In the following example:
cout<<"\n"[a==N];
I have no clue about what the [] option does in cout, but it does not print a newline when the value of a is equal to N.
I have no clue about what the [] option does in cout
This is actually not a cout option, what is happening is that "\n" is a string literal. A string literal has the type array of n const char, the [] is simply an index into an array of characters which in this case contains:
\n\0
note \0 is appended to all string literals.
The == operator results in either true or false, so the index will be:
0 if false, if a does not equal N resulting in \n
1 if true, if a equals N resulting in \0
This is rather cryptic and could have been replaced with a simple if.
For reference the C++14 standard(Lightness confirmed the draft matches the actual standard) with the closest draft being N3936 in section 2.14.5 String literals [lex.string] says (emphasis mine):
string literal has type “array of n const char”, where n is the
size of the string as defined below, and has static storage duration
(3.7).
and:
After any necessary concatenation, in translation phase 7 (2.2),
’\0’ is appended to every string literal so that programs that scan a string can find its end.
section 4.5 [conv.prom] says:
A prvalue of type bool can be converted to a prvalue of type int, with
false becoming zero and true becoming one.
Writing a null character to a text stream
The claim was made that writing a null character(\0) to a text stream is undefined behavior.
As far as I can tell this is a reasonable conclusion, cout is defined in terms of C stream, as we can see from 27.4.2 [narrow.stream.objects] which says:
The object cout controls output to a stream buffer associated with the object stdout, declared in
<cstdio> (27.9.2).
and the C11 draft standard in section 7.21.2 Streams says:
[...]Data read in from a text stream will necessarily compare equal to the data
that were earlier written out to that stream only if: the data consist only of printing
characters and the control characters horizontal tab and new-line;
and printing characters are covered in 7.4 Character handling <ctype.h>:
[...]the term control character
refers to a member of a locale-specific set of characters that are not printing
characters.199) All letters and digits are printing characters.
with footnote 199 saying:
In an implementation that uses the seven-bit US ASCII character set, the printing characters are those
whose values lie from 0x20 (space) through 0x7E (tilde); the control characters are those whose
values lie from 0 (NUL) through 0x1F (US), and the character 0x7F (DEL).
and finally we can see that the result of sending a null character is not specified and we can see this is undefined behavior from section 4 Conformance which says:
[...]Undefined behavior is otherwise
indicated in this International Standard by the words ‘‘undefined behavior’’ or by the
omission of any explicit definition of behavior.[...]
We can also look to the C99 rationale which says:
The set of characters required to be preserved in text stream I/O are those needed for writing C
programs; the intent is that the Standard should permit a C translator to be written in a maximally
portable fashion.

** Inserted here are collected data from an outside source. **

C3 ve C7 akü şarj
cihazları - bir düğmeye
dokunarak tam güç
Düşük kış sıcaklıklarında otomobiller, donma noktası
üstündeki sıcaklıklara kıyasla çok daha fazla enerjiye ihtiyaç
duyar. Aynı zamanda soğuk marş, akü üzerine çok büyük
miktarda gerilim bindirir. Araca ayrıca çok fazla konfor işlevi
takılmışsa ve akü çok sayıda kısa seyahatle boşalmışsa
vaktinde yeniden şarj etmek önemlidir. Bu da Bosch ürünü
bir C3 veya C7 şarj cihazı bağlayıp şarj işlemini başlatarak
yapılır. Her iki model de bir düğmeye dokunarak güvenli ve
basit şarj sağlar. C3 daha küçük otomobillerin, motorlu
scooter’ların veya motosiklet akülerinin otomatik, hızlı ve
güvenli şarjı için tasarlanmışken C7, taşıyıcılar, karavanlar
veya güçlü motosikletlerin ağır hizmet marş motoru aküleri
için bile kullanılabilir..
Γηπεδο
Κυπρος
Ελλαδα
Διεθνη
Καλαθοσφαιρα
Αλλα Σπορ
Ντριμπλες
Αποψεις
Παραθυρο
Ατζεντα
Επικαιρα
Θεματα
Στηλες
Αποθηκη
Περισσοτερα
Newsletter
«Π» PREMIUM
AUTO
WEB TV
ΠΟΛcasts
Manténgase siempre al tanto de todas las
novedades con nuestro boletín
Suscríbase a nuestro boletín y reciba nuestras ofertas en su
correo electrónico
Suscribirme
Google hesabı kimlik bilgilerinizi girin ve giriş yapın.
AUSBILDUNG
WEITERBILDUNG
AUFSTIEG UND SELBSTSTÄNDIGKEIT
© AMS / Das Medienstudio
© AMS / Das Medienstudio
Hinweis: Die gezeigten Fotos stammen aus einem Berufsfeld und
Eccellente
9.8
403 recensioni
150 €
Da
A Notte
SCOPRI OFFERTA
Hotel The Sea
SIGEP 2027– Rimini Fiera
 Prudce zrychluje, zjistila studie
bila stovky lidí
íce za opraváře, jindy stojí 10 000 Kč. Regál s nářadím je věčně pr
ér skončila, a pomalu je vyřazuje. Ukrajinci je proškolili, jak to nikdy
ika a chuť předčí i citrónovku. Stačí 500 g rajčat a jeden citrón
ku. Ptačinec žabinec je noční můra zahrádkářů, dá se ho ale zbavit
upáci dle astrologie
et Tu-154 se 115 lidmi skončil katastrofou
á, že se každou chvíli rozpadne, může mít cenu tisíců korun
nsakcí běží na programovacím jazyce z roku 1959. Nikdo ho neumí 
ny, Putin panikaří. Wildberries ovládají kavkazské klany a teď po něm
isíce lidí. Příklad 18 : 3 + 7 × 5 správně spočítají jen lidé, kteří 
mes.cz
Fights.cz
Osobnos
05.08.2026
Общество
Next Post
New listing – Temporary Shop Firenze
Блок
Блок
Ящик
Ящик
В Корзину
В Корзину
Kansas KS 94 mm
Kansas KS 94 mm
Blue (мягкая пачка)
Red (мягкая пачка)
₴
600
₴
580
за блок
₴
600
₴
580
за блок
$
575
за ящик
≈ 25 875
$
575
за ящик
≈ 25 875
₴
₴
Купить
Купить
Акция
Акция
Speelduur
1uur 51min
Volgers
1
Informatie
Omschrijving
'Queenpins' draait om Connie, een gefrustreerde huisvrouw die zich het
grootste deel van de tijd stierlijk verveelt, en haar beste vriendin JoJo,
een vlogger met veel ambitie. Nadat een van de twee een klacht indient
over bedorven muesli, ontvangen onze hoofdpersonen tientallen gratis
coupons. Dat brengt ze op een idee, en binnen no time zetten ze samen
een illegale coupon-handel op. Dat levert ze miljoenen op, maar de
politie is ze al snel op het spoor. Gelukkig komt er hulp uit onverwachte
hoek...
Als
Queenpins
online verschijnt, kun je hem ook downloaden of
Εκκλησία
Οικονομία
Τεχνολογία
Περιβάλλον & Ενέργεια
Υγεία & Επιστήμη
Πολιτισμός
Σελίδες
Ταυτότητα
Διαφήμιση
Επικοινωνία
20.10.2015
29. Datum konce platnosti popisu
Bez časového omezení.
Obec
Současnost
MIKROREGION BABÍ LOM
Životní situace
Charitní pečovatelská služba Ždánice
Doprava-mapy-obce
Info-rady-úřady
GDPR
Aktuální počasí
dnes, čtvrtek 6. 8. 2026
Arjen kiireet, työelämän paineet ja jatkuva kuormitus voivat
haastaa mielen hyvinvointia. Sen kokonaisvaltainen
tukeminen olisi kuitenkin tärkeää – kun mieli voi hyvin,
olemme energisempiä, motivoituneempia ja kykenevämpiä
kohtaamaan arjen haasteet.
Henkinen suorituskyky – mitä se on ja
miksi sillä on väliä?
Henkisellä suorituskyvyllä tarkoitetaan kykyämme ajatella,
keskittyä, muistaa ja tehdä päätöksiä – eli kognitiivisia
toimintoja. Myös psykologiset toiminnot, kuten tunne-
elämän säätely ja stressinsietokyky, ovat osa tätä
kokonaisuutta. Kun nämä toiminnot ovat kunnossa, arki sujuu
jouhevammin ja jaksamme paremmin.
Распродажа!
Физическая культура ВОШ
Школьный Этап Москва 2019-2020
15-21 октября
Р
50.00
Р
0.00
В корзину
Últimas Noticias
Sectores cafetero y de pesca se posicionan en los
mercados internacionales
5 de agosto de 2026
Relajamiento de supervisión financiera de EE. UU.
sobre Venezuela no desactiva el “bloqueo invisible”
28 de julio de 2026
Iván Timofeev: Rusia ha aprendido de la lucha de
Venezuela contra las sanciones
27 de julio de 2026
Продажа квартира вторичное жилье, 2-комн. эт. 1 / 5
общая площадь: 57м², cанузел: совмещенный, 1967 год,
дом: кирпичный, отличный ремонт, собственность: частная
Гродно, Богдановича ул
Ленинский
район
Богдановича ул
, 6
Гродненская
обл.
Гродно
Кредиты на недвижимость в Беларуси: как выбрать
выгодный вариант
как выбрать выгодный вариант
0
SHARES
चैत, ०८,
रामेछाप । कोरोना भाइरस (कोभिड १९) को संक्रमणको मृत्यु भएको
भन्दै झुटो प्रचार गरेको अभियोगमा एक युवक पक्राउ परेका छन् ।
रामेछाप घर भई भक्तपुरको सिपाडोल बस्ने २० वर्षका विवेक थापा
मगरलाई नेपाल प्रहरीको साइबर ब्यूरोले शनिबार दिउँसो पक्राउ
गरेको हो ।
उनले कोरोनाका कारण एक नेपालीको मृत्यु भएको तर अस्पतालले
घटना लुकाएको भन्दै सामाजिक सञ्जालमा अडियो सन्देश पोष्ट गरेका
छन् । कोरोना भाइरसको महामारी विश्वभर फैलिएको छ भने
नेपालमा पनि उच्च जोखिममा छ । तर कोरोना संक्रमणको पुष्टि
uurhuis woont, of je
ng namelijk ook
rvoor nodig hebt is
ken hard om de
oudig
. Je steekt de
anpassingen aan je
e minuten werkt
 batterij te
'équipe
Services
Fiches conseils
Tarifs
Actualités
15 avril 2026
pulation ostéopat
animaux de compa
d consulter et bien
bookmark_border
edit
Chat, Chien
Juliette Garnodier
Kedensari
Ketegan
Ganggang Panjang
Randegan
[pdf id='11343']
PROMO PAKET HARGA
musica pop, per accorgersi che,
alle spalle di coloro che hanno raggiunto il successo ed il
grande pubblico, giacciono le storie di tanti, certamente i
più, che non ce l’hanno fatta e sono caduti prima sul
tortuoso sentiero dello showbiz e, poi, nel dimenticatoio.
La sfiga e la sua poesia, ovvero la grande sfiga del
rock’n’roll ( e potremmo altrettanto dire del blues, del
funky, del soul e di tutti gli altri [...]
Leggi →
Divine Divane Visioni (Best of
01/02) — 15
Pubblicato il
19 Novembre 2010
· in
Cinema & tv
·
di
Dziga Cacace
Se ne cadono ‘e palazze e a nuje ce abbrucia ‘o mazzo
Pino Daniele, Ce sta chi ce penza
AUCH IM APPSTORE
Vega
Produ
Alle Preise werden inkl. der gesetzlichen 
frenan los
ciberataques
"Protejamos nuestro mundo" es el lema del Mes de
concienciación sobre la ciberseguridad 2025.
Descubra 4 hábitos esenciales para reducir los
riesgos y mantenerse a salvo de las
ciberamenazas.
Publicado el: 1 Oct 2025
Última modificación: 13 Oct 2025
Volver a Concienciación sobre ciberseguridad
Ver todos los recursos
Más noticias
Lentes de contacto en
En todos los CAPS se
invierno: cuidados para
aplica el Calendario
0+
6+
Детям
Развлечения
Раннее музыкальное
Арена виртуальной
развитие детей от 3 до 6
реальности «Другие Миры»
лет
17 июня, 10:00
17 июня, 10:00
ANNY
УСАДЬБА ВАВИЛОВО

Control characters such as backspace are not required for this purpose, so their
handling in text streams is not mandated.
cout<<"\n"[a==N];
I have no clue about what the [] option does in cout
In C++ operator Precedence table, operator [] binds tighter than operator <<, so your code is equivalent to:
cout << ("\n"[a==N]); // or cout.operator <<("\n"[a==N]);
Or in other words, operator [] does nothing directly with cout. It is used only for indexing of string literal "\n"
For example for(int i = 0; i < 3; ++i) std::cout << "abcdef"[i] << std::endl; will print characters a, b and c on consecutive lines on the screen.
Because string literals in C++ are always terminated with null character('\0', L'\0', char16_t(), etc), a string literal "\n" is a const char[2] holding the characters '\n' and '\0'
In memory layout this looks like:
+--------+--------+
| '\n' | '\0' |
+--------+--------+
0 1 <-- Offset
false true <-- Result of condition (a == n)
a != n a == n <-- Case
So if a == N is true (promoted to 1), expression "\n"[a == N] results in '\0' and '\n' if result is false.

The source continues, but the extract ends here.